Ich habe auch nicht behauptet, dass die Beta fehlerfrei läuft. Ich habe hinterfragt, was sich einige Leute darunter vorstellen. Eine Beta ist weder ein Muss, noch dazu gedacht, die Vorlieben der Spieler ausnahmslos zu erfüllen. Sie hat den Hintergrund, Fehler ausfindig zu machen. Dass eine Beta kommt und diese auch noch für jeden frei zugänglich ist, ist ein absolutes Geschenk seitens DICE. Aber so ist das heutzutage. Gibt man den kleinen Finger, wird immer die ganze Hand genommen. Das ist einfach nur noch traurig...


----------



## Datamind (1. Oktober 2011)

Olsen84 schrieb:


> Ich habe auch nicht behauptet, dass die Beta fehlerfrei läuft. Ich habe hinterfragt, was sich einige Leute darunter vorstellen. Eine Beta ist weder ein Muss, noch dazu gedacht, die Vorlieben der Spieler ausnahmslos zu erfüllen. Sie hat den Hintergrund, Fehler ausfindig zu machen. Dass eine Beta kommt und diese auch noch für jeden frei zugänglich ist, ist ein absolutes Geschenk seitens DICE. Aber so ist das heutzutage. Gibt man den kleinen Finger, wird immer die ganze Hand genommen. Das ist einfach nur noch traurig...

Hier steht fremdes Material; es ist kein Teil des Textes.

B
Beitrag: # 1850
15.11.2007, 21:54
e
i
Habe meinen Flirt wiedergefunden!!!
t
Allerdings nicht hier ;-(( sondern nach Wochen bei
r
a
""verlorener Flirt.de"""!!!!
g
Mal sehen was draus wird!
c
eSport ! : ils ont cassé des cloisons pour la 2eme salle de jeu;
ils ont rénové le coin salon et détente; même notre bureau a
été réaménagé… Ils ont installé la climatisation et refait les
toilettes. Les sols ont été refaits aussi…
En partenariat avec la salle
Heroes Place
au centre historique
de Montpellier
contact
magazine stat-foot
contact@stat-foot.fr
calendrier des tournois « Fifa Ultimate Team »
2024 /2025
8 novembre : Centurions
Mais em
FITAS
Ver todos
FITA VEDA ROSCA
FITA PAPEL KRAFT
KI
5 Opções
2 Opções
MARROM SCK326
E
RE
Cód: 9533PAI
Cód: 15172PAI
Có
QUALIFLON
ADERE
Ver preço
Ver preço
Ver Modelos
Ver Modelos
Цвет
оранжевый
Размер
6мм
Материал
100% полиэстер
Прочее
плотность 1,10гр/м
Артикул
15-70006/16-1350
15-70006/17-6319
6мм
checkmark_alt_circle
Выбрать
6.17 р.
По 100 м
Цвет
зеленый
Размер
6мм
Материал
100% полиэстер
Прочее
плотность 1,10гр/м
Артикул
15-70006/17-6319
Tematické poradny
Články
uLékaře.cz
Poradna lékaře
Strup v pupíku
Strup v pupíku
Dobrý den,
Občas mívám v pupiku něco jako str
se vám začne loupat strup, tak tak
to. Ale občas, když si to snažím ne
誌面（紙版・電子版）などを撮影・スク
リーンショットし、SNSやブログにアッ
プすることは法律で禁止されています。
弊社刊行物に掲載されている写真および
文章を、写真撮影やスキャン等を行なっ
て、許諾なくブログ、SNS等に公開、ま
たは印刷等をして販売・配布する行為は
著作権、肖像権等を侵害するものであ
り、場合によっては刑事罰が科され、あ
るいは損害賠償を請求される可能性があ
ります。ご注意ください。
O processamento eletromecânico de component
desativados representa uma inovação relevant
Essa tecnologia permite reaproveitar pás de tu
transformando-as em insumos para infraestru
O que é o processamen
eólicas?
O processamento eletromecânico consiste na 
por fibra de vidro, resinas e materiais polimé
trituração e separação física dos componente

Andererseits kann DICE sich bei den vielen Usern bedanken, die nämlich durch so eine "BETA" ihr noch lange nicht fertiges Produkt helfen weiterzuentwickeln...  was würde wohl passieren wenn bei so einem komplexen game keine beta Version seitens Hersteller gibt?

Um mal klar zu stellen wer hier meiner Meinung nach wem hilft. Die vielen User helfen in der Beta dem Hersteller Fehler zu beseitigen und dafür soll man als User noch dankbar sein. Wenn hier einer dankbar sein müsste dann der Hersteller... die wollen uns ein Produkt für teuer Geld verkaufen, dann soll es auch das Geld Wert sein. Vielleicht solltet ihr aus dankbarkeit demnächst mal teurere Spielepreise aufgetischt bekommen, vielleicht ändert sich dann was an eurer blinden Einstellung.



Ach ja und vielen DANK auch noch für dieses tolle ORIGIN    *sarkasmus*


----------



## Olsen84 (1. Oktober 2011)

Datamind schrieb:


> Andererseits kann DICE sich bei den vielen Usern bedanken, die nämlich durch so eine "BETA" ihr noch lange nicht fertiges Produkt helfen weiterzuentwickeln...  was würde wohl passieren wenn bei so einem komplexen game keine beta Version seitens Hersteller gibt?
> 
> Um mal klar zu stellen wer hier meiner Meinung nach wem hilft. Die vielen User helfen in der Beta dem Hersteller Fehler zu beseitigen und dafür soll man als User noch dankbar sein. Wenn hier einer dankbar sein müsste dann der Hersteller... die wollen uns ein Produkt für teuer Geld verkaufen, dann soll es auch das Geld Wert sein. Vielleicht solltet ihr aus dankbarkeit demnächst mal teurere Spielepreise aufgetischt bekommen, vielleicht ändert sich dann was an eurer blinden Einstellung.
> 
> ...


 
Da wäscht sicherlich eine Hand die andere. 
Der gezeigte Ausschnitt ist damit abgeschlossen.